Plus de vingt-cinq ans après la chute de l'Union soviétique, ce mode de vie fait l'objet de conférences, de visites guidées. Les "kommunalkas" ont même un festival, organisé par des artistes à Saint-Pétersbourg, l'ancienne Léningrad soviétique.
Ils sont apparus en Russie après la révolution bolchevique de 1917, lorsque ouvriers et paysans ont été installés dans les appartements bourgeois et les propriétaires relégués la plupart du temps dans une seule pièce de leur ancien logis.

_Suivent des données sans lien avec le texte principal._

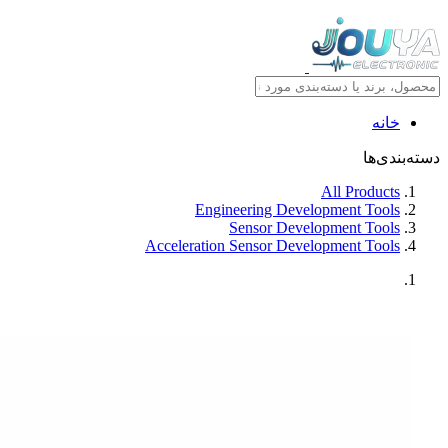
خانه
دسته‌بندی‌ها
All Products
Engineering Development Tools
Sensor Development Tools
Acceleration Sensor Development Tools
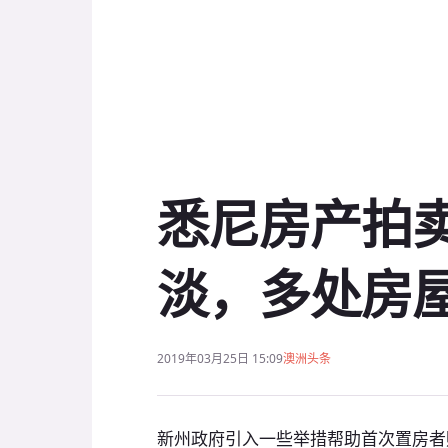
悉尼房产拍
淡，多处房
2019年03月25日 15:09
澳洲头条
新州政府引入一些举措帮助首次置房者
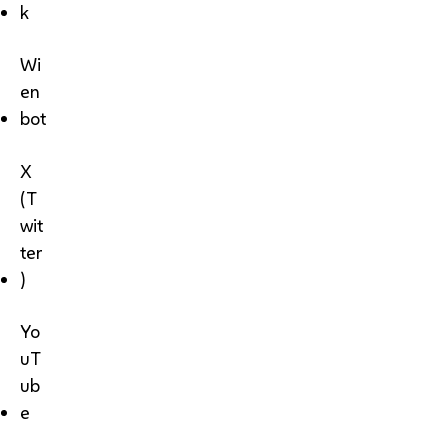
k
Wi
en
bot
X
(T
wit
ter
)
Yo
uT
ub
e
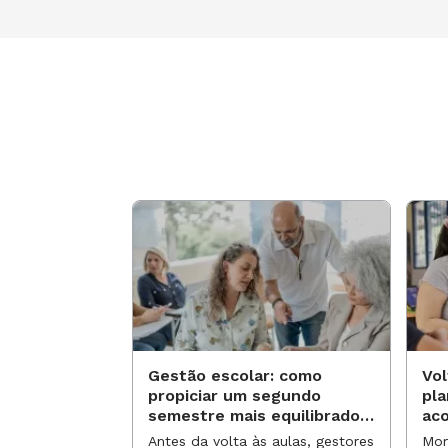
Gestão escolar: como
Vol
propiciar um segundo
pl
semestre mais equilibrado
ac
para os professores?
no
Antes da volta às aulas, gestores
Mom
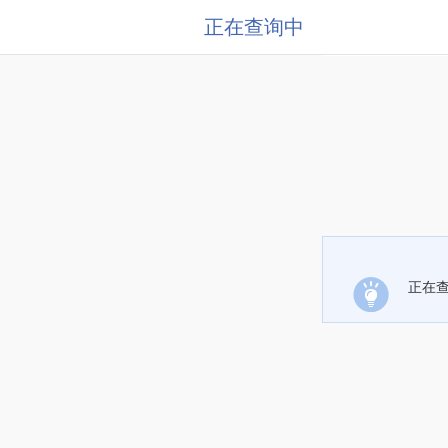
正在查询中
正在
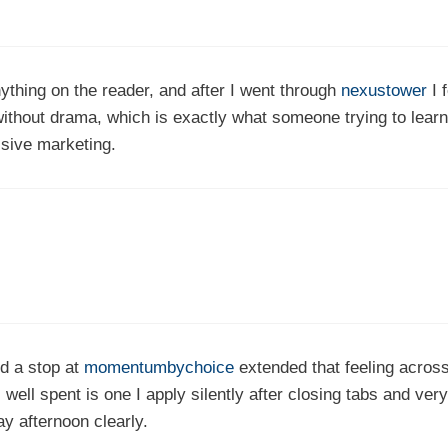
anything on the reader, and after I went through
nexustower
I f
without drama, which is exactly what someone trying to learn
ssive marketing.
nd a stop at
momentumbychoice
extended that feeling acros
well spent is one I apply silently after closing tabs and very
ay afternoon clearly.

"Ces appartements font partie de l'histoire de notre pays et de notre ville. Bien qu'ils soient encore nombreux à Saint-Pétersbourg, ils sont en voie de disparition. C'est pour cela que nous avons décidé d'organiser ce festival", explique à l'AFP Svetlana Vorobieva, membre du collectif d'artistes qui en est à l'origine.
Celui-ci permet de découvrir la vie quotidienne dans des "kommunalkas" et même de faire connaissance avec ses occupants comme Edouard Emelianov, 75 ans, qui habite depuis 15 ans dans un appartement communautaire de trois pièces du quartier Petrogradskaïa, en plein centre de Saint-Pétersbourg.

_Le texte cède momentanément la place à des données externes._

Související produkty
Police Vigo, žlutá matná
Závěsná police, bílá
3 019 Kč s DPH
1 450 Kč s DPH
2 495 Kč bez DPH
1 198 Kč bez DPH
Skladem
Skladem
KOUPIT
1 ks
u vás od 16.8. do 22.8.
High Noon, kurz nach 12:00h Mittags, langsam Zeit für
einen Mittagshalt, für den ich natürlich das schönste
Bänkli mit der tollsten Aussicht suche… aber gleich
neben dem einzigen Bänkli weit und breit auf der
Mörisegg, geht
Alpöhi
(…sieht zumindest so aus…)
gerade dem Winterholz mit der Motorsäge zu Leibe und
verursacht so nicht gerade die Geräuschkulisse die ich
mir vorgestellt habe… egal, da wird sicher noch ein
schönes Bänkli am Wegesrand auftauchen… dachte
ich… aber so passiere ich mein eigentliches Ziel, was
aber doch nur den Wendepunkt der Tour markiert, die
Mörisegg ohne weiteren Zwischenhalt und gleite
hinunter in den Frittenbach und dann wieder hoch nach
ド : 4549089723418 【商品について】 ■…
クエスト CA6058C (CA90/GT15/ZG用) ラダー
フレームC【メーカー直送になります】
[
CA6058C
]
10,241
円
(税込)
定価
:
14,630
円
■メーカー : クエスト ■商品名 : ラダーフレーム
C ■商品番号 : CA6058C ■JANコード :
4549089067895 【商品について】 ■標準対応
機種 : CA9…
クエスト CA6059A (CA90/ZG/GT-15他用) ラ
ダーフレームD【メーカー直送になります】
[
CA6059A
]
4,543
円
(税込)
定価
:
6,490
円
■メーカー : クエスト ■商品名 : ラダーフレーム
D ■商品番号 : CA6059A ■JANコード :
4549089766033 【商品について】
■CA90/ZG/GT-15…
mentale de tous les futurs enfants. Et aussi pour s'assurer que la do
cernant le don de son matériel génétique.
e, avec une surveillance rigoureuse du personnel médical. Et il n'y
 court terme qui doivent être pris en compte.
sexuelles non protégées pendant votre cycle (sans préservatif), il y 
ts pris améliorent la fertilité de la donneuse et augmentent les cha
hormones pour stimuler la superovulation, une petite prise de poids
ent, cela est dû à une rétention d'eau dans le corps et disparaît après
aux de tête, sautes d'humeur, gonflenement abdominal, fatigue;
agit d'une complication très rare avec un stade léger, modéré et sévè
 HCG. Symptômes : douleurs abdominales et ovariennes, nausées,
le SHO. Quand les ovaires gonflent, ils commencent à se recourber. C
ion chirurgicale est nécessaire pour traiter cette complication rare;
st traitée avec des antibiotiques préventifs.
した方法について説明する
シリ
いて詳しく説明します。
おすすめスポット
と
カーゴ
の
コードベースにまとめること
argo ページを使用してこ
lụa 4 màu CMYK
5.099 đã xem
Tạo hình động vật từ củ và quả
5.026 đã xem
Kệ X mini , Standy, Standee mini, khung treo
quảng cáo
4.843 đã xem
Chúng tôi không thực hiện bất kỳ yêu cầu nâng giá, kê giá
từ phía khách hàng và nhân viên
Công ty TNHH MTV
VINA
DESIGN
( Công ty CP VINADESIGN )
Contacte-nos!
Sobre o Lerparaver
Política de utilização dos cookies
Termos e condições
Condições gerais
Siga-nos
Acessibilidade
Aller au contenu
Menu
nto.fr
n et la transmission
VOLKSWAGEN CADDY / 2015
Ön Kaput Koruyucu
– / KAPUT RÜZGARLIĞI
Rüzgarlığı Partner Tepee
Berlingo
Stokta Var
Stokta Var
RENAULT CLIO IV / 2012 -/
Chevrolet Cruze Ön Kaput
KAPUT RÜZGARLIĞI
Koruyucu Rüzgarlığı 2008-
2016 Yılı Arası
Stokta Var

Edouard sort de sa chambre à la rencontre de ses visiteurs en caleçon et maillot de corps, "comme tous les jours", sourit-il. "J'aime bien les appartements communautaires et je ne voudrais pas vivre ailleurs. On n'est jamais seul, il y a toujours quelqu'un et c'est bien", explique ce retraité qui a accepté de participer au festival à la demande de Svetlana Vorobieva, une de ses voisines.
- Promiscuité -
Anna Fiodorova vit elle dans une chambre dont les imposantes fenêtres donnent sur une rue centrale de Saint-Pétersbourg. Une ancienne cheminée dans un coin, 3,6 mètres de hauteur sous plafond... Mais aussi une cuisine et des sanitaires à partager avec la dizaine de voisins occupant cet appartement de huit pièces.
Au bout d'un long et sombre couloir, on trouve une petite salle de bain et une grande cuisine où l'on croise toujours un voisin et où sont installés quatre réchauds à gaz, huit petites tables et huit réfrigérateurs, chaque habitant se servant des parties communes son tour venu.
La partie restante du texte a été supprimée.